What you are asked to do:
From the data below, copy each line that includes the word "kapsamında".

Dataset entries
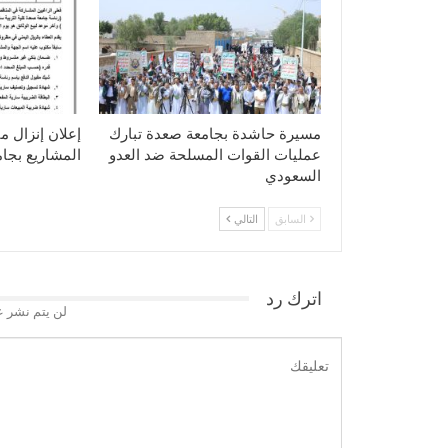
مسيرة حاشدة بجامعة صعدة تبارك
إعلان إنزال م
عمليات القوات المسلحة ضد العدو
المشاريع بجا
السعودي
السابق
التالي
اترك رد
لن يتم نشر ع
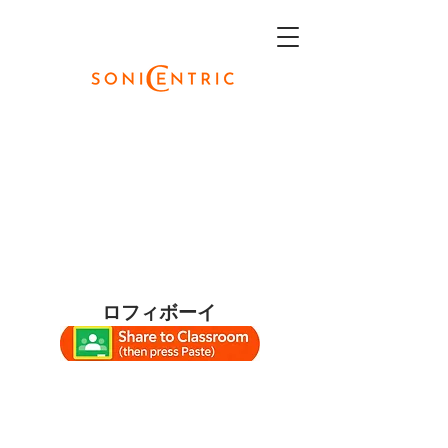
ロフィボーイ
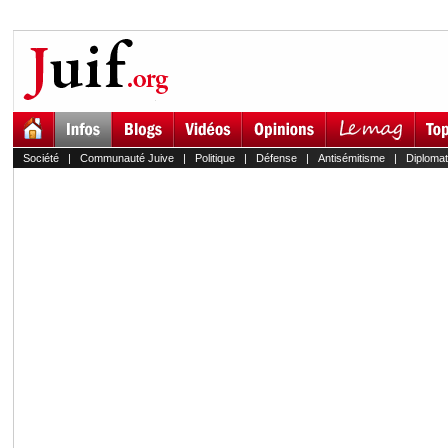
Société
|
Communauté Juive
|
Politique
|
Défense
|
Antisémitisme
|
Diplomat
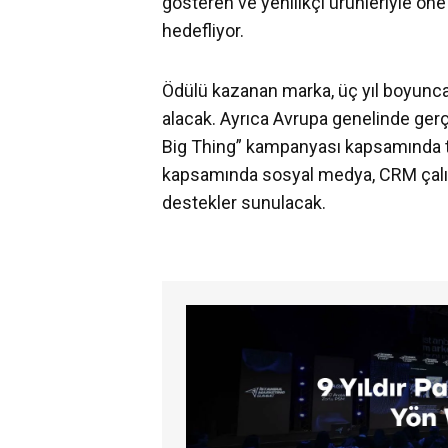
gösteren ve yenilikçi ürünleriyle ö
hedefliyor.
Ödülü kazanan marka, üç yıl boyunca
alacak. Ayrıca Avrupa genelinde ger
Big Thing” kampanyası kapsamında ta
kapsamında sosyal medya, CRM çalı
destekler sunulacak.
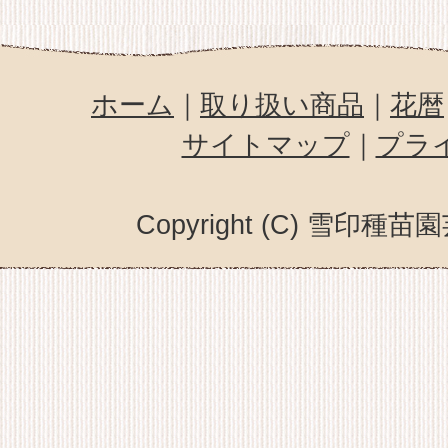
ホーム
｜
取り扱い商品
｜
花暦
サイトマップ
｜
プラ
Copyright (C) 雪印種苗園芸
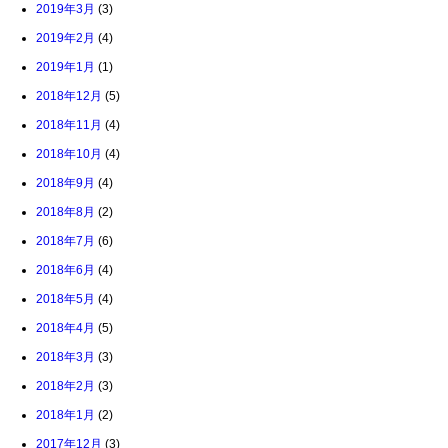
2019年3月
(3)
2019年2月
(4)
2019年1月
(1)
2018年12月
(5)
2018年11月
(4)
2018年10月
(4)
2018年9月
(4)
2018年8月
(2)
2018年7月
(6)
2018年6月
(4)
2018年5月
(4)
2018年4月
(5)
2018年3月
(3)
2018年2月
(3)
2018年1月
(2)
2017年12月
(3)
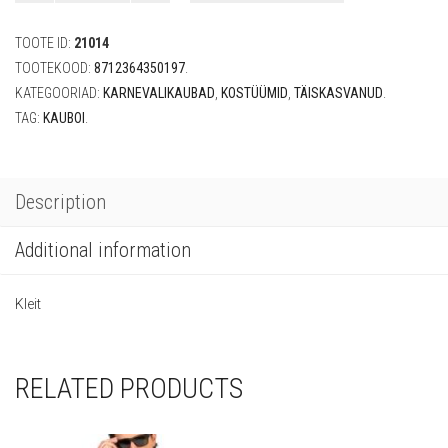
Jeans
Lady"
TOOTE ID:
21014
(EU
36-
TOOTEKOOD:
8712364350197
.
38)
KATEGOORIAD:
KARNEVALIKAUBAD
,
KOSTÜÜMID
,
TÄISKASVANUD
.
quantity
TAG:
KAUBOI
.
Description
Additional information
Kleit
RELATED PRODUCTS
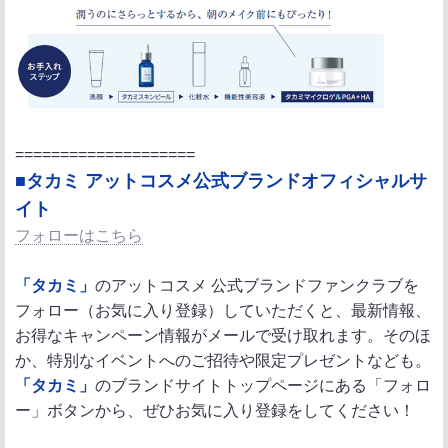
====================
■タカミ アットコスメ公式ブランドオフィシャルサ
イト
フォローはこちら
「タカミ」
のアットコスメ 公式ブランドファンクラブを
フォロー（お気に入り登録）していただくと、最新情報、
お得なキャンペーン情報がメールで受け取れます。そのほ
か、特別なイベントへのご招待や限定プレゼントなども。
「タカミ」
のブランドサイトトップページにある「フォロ
ー」ボタンから、ぜひお気に入り登録をしてください！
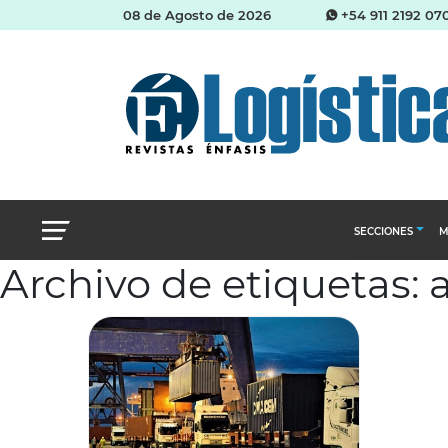
08 de Agosto de 2026
+54 911 2192 07
SECCIONES
M
Archivo de etiquetas: 
Abastecimien
Almacenes e i
Cadena de Sum
Logística y di
Management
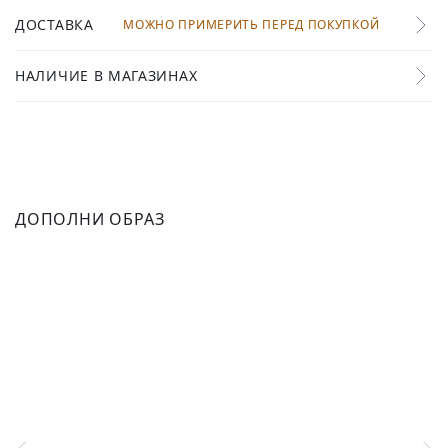
ДОСТАВКА
МОЖНО ПРИМЕРИТЬ ПЕРЕД ПОКУПКОЙ
НАЛИЧИЕ В МАГАЗИНАХ
ДОПОЛНИ ОБРАЗ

Reply:
Big Thing” kampanyası kapsamında ta
kapsamında sosyal medya, CRM çalı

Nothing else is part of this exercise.